The York Regional Dream Center will soon have a holistic health center join its faith-based ministries.
The Dream Center, located on the hill at 74 E. Forrest Ave. in Shrewsbury Township, is an effort of about a dozen churches in the area. Inspired by the Los Angeles Dream Center, it aims to help meet the basic needs of the community through a fitness center, food distribution center, kitchen and clothing donation center.
And at the health center, a loan closet for durable medical equipment is expected to open within the next three months, said health ministry director Corrine Mayhorne.

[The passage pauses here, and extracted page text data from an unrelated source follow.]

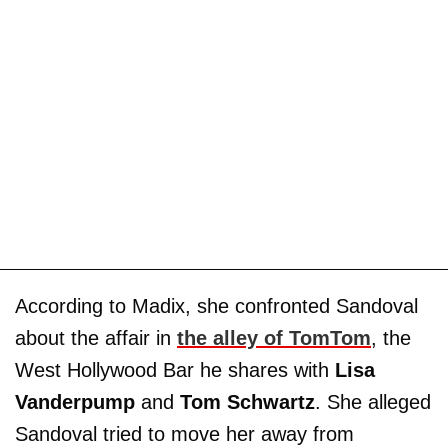
According to Madix, she confronted Sandoval
about the affair in
the alley of TomTom
, the
West Hollywood Bar he shares with
Lisa
Vanderpump
and
Tom Schwartz
. She alleged
Sandoval tried to move her away from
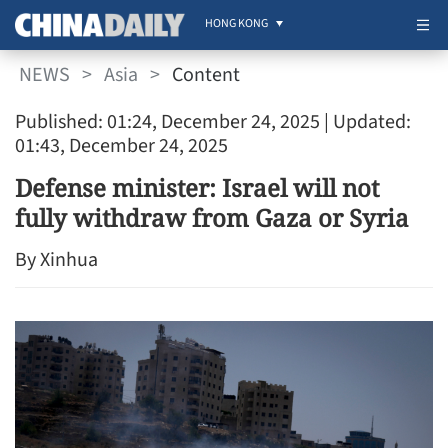
HONG KONG
NEWS
>
Asia
>
Content
Published: 01:24, December 24, 2025
| Updated:
01:43, December 24, 2025
Defense minister: Israel will not
fully withdraw from Gaza or Syria
By Xinhua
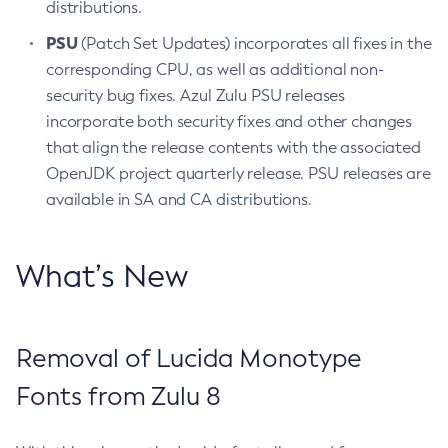
distributions.
PSU
(Patch Set Updates) incorporates all fixes in the
corresponding CPU, as well as additional non-
security bug fixes. Azul Zulu PSU releases
incorporate both security fixes and other changes
that align the release contents with the associated
OpenJDK project quarterly release. PSU releases are
available in SA and CA distributions.
What’s New
Removal of Lucida Monotype
Fonts from Zulu 8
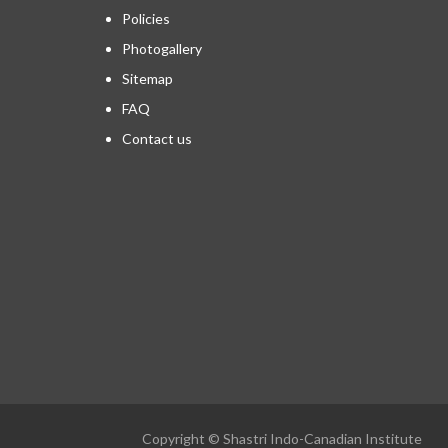
Policies
Photogallery
Sitemap
FAQ
Contact us
Copyright © Shastri Indo-Canadian Institute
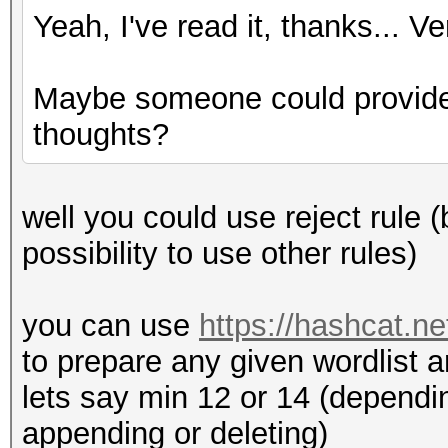
Yeah, I've read it, thanks... V
Maybe someone could provide
thoughts?
well you could use reject rule (
possibility to use other rules)
you can use
https://hashcat.n
to prepare any given wordlist 
lets say min 12 or 14 (dependin
appending or deleting)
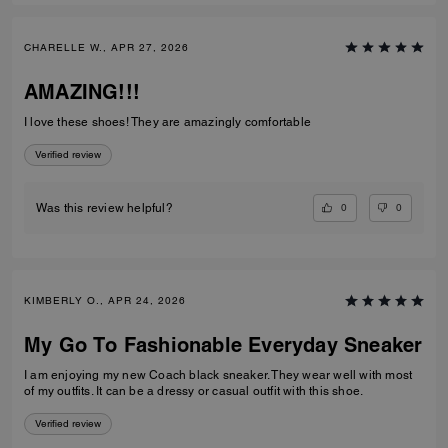
CHARELLE W., APR 27, 2026
AMAZING!!!
I love these shoes! They are amazingly comfortable
Verified review
0
0
Was this review helpful?
KIMBERLY O., APR 24, 2026
My Go To Fashionable Everyday Sneaker
I am enjoying my new Coach black sneaker. They wear well with most
of my outfits. It can be a dressy or casual outfit with this shoe.
Verified review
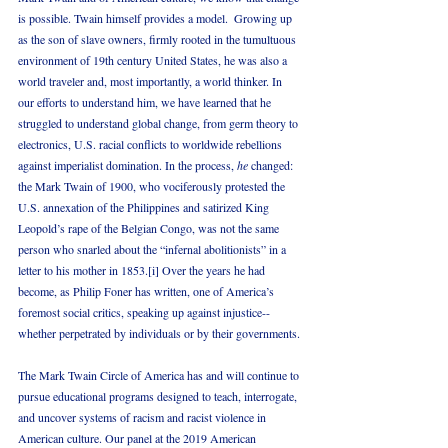
is possible. Twain himself provides a model.  Growing up 
as the son of slave owners, firmly rooted in the tumultuous 
environment of 19th century United States, he was also a 
world traveler and, most importantly, a world thinker. In 
our efforts to understand him, we have learned that he 
struggled to understand global change, from germ theory to 
electronics, U.S. racial conflicts to worldwide rebellions 
against imperialist domination. In the process, 
he
 changed: 
the Mark Twain of 1900, who vociferously protested the 
U.S. annexation of the Philippines and satirized King 
Leopold’s rape of the Belgian Congo, was not the same 
person who snarled about the “infernal abolitionists” in a 
letter to his mother in 1853.[i] Over the years he had 
become, as Philip Foner has written, one of America’s 
foremost social critics, speaking up against injustice--
whether perpetrated by individuals or by their governments.
The Mark Twain Circle of America has and will continue to 
pursue educational programs designed to teach, interrogate, 
and uncover systems of racism and racist violence in 
American culture. Our panel at the 2019 American 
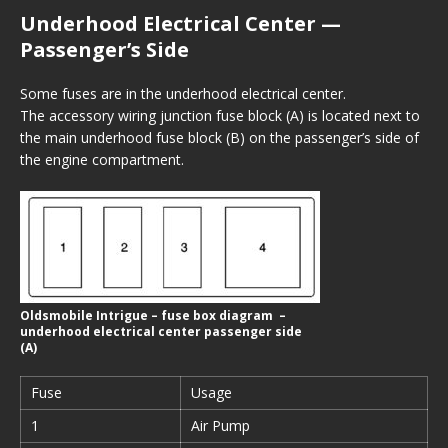
Underhood Electrical Center —
Passenger’s Side
Some fuses are in the underhood electrical center.
The accessory wiring junction fuse block (A) is located next to
the main underhood fuse block (B) on the passenger’s side of
the engine compartment.
Oldsmobile Intrigue – fuse box diagram –
underhood electrical center passenger side
(A)
Fuse
Usage
1
Air Pump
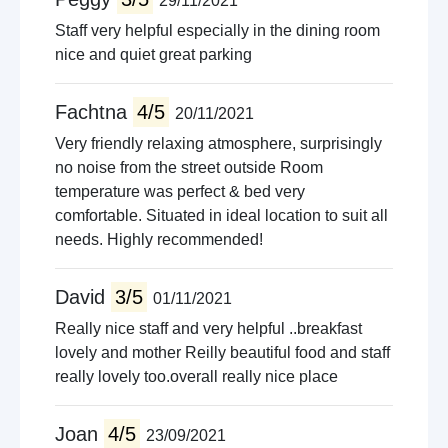
29/11/2021
Staff very helpful especially in the dining room
nice and quiet great parking
Fachtna
4/5
20/11/2021
Very friendly relaxing atmosphere, surprisingly
no noise from the street outside Room
temperature was perfect & bed very
comfortable. Situated in ideal location to suit all
needs. Highly recommended!
David
3/5
01/11/2021
Really nice staff and very helpful ..breakfast
lovely and mother Reilly beautiful food and staff
really lovely too.overall really nice place
Joan
4/5
23/09/2021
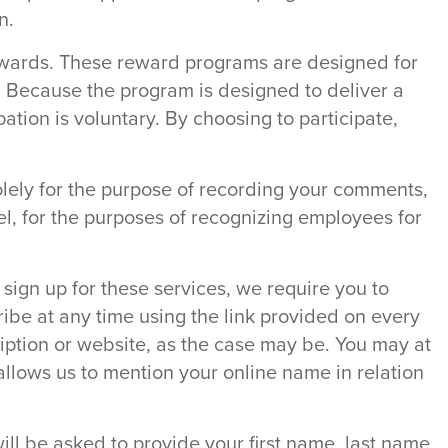
n.
rewards. These reward programs are designed for
y. Because the program is designed to deliver a
ation is voluntary. By choosing to participate,
lely for the purpose of recording your comments,
l, for the purposes of recognizing employees for
sign up for these services, we require you to
ibe at any time using the link provided on every
ription or website, as the case may be. You may at
t allows us to mention your online name in relation
will be asked to provide your first name, last name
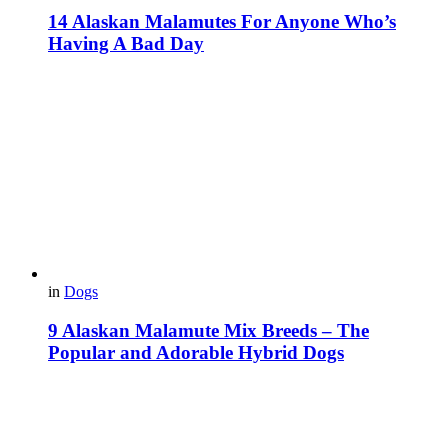
14 Alaskan Malamutes For Anyone Who’s
Having A Bad Day
in
Dogs
9 Alaskan Malamute Mix Breeds – The
Popular and Adorable Hybrid Dogs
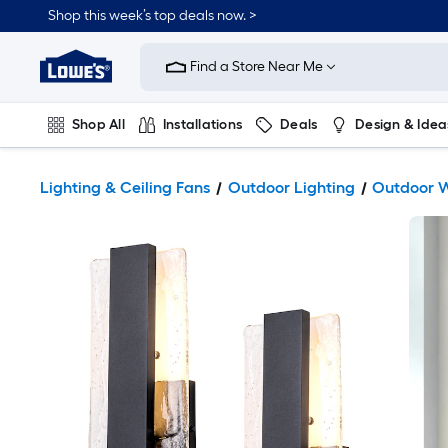
Shop this week’s top deals now. >
Link
to
Find a Store Near Me
Lowe's
Home
Improvement
Home
Shop All
Installations
Deals
Design & Idea
Page
Plumbing
Flooring
On Trend
Lighting & Ceiling Fans
Outdoor Lighting
Outdoor W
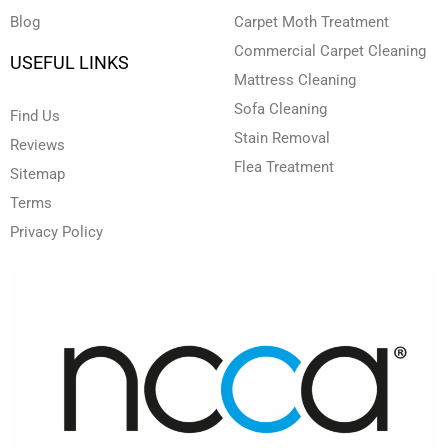
Blog
Carpet Moth Treatment
Commercial Carpet Cleaning
USEFUL LINKS
Mattress Cleaning
Sofa Cleaning
Find Us
Stain Removal
Reviews
Flea Treatment
Sitemap
Terms
Privacy Policy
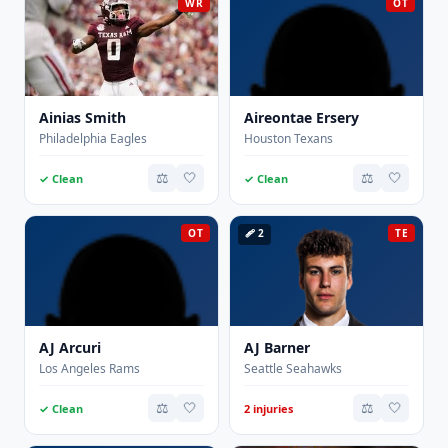
WR
OT
Ainias Smith
Aireontae Ersery
Philadelphia Eagles
Houston Texans
⚖️
🤍
⚖️
🤍
✓ Clean
✓ Clean
OT
🩹 2
TE
AJ Arcuri
AJ Barner
Los Angeles Rams
Seattle Seahawks
⚖️
🤍
⚖️
🤍
✓ Clean
2 injuries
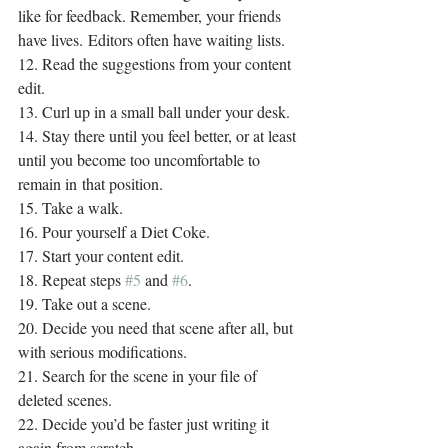
like for feedback. Remember, your friends 
have lives. Editors often have waiting lists.
12. Read the suggestions from your content 
edit.
13. Curl up in a small ball under your desk.
14. Stay there until you feel better, or at least 
until you become too uncomfortable to 
remain in that position.
15. Take a walk.
16. Pour yourself a Diet Coke.
17. Start your content edit.
18. Repeat steps 
#5
 and 
#6
.
19. Take out a scene.
20. Decide you need that scene after all, but 
with serious modifications.
21. Search for the scene in your file of 
deleted scenes.
22. Decide you’d be faster just writing it 
again from scratch.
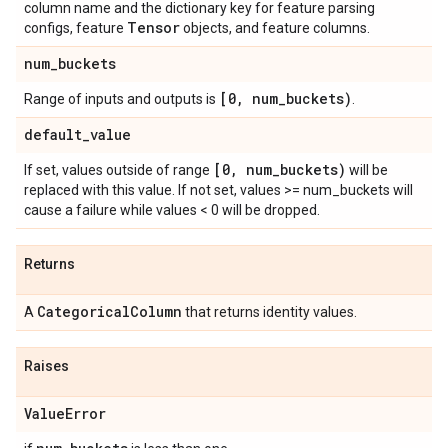
column name and the dictionary key for feature parsing
Tensor
configs, feature
objects, and feature columns.
num
_
buckets
[0
,
num
_
buckets)
Range of inputs and outputs is
.
default
_
value
[0
,
num
_
buckets)
If set, values outside of range
will be
replaced with this value. If not set, values >= num_buckets will
cause a failure while values < 0 will be dropped.
Returns
Categorical
Column
A
that returns identity values.
Raises
Value
Error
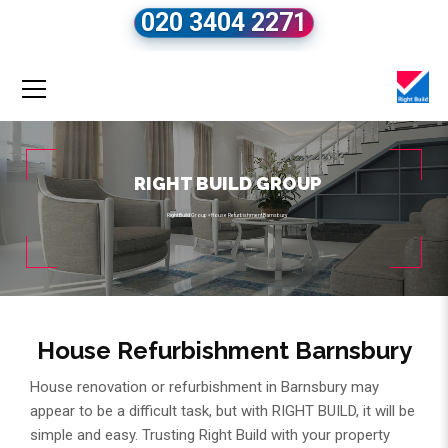
020 3404 2271
RIGHT BUILD GROUP
Right Build Group
»
House Refurbishment Barnsbury
House Refurbishment Barnsbury
House renovation or refurbishment in Barnsbury may
appear to be a difficult task, but with RIGHT BUILD, it will be
simple and easy. Trusting Right Build with your property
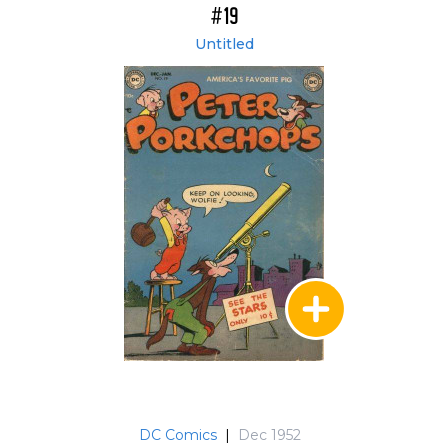
#19
Untitled
DC Comics
|
Dec 1952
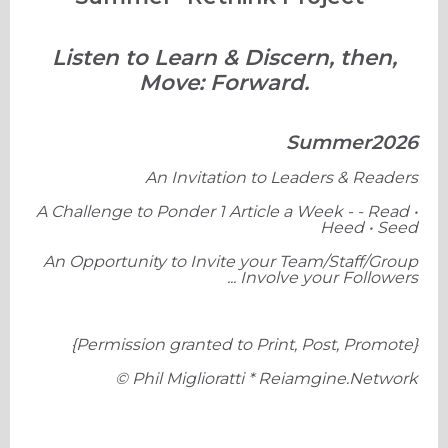
Listen to Learn & Discern, then,
Move: Forward.
Summer2026
An Invitation to Leaders & Readers
A Challenge to Ponder 1 Article a Week - - Read •
Heed • Seed
An Opportunity to Invite your Team/Staff/Group
... Involve your Followers
{Permission granted to Print, Post, Promote}
© Phil Miglioratti * Reiamgine.Network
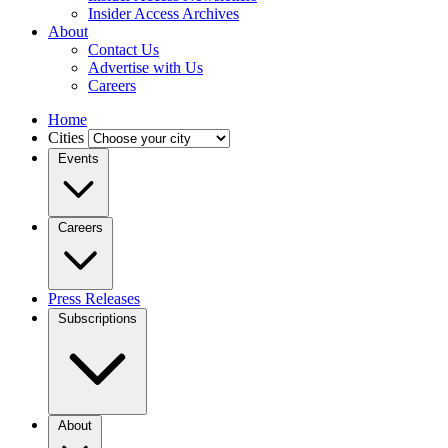
Insider Access Archives
About
Contact Us
Advertise with Us
Careers
Home
Cities
Events
Careers
Press Releases
Subscriptions
About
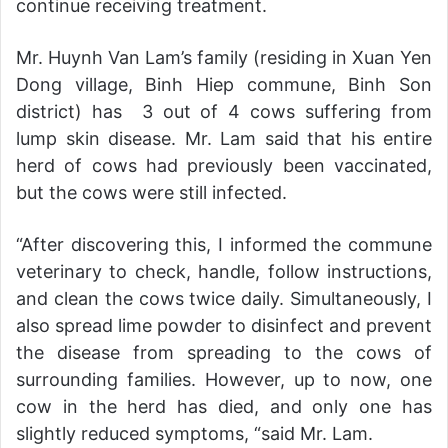
continue receiving treatment.
Mr. Huynh Van Lam’s family (residing in Xuan Yen
Dong village, Binh Hiep commune, Binh Son
district) has 3 out of 4 cows suffering from
lump skin disease. Mr. Lam said that his entire
herd of cows had previously been vaccinated,
but the cows were still infected.
“After discovering this, I informed the commune
veterinary to check, handle, follow instructions,
and clean the cows twice daily. Simultaneously, I
also spread lime powder to disinfect and prevent
the disease from spreading to the cows of
surrounding families. However, up to now, one
cow in the herd has died, and only one has
slightly reduced symptoms, “said Mr. Lam.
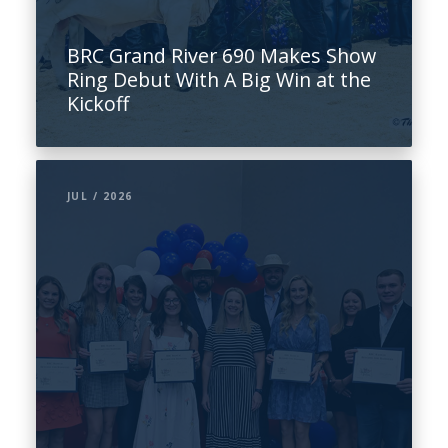
BRC Grand River 690 Makes Show
Ring Debut With A Big Win at the
Kickoff
JUL / 2026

Educational wellness programs will start up in that time, too, she said.
"We want people who have need to have access to it as soon as possible," Mayhorne said.
The larger plan is to have medical and dental clinics available to uninsured and underinsured adults, she said.
Hopefully, she said, the center — which will be much like a doctor's office, with a waiting area and exam rooms — will be operating with those services in the next year.
But that timeframe will depend on funding and volunteers.
Wellness and spirituality: As one of the more complex ministries, the health center is still in the development phase, Mayhorne said.
But there is a clear goal: to affect the community in a positive way and show patients the love of Christ, she said.
"We really want to establish long-term relationships with the people," she said.
Mayhorne said the health center wants to help people achieve the best level of wellness possible.
Good health carries over into other aspects of life, said Darlene Fairfax, head of communications and marketing for the ministry.
"That just affects so much with your appearance, your confidence, your employability," she said. "People will be more employable and have jobs and just feel good about themselves,"
The health center will try to help patients regain a sense of personal control and help them grow in body, mind and spirit, Fairfax said. But if people are not interested in spirituality, it won't preclude them from getting the care they need, she said.
"You can't push God on people," she said.
Help wanted: The ministry's first endeavors – the equipment donation closet and wellness programs – will improve the physical and mental health of individuals and families facing economic hardships, Mayhorne said.
The closet will allow people to borrow new or gently used equipment, such as canes, walkers and wheelchairs, for as long as they need to at no charge, she said. Insurance doesn't always cover equipment, which can get expensive for patients, she said.
Since obesity, depression and smoking are big concerns in York County, educational programs will address nutrition, exercise, chronic diseases and smoking cessation, Mayhorne said.
As for the health and dental clinics, volunteers and funding are their lifeblood, she said. The not-for-profit center needs volunteer doctors, nurses, lab technicians, pharmacists and clerical staff in order to run.
The health center is already making referrals and being a resource to the community, she said. As it prepares its initial budget, business plan and structure, it is ready to minister to the needs of people and start building relationships, she said.
"I just think the hill's gonna come alive," Mayhorne said.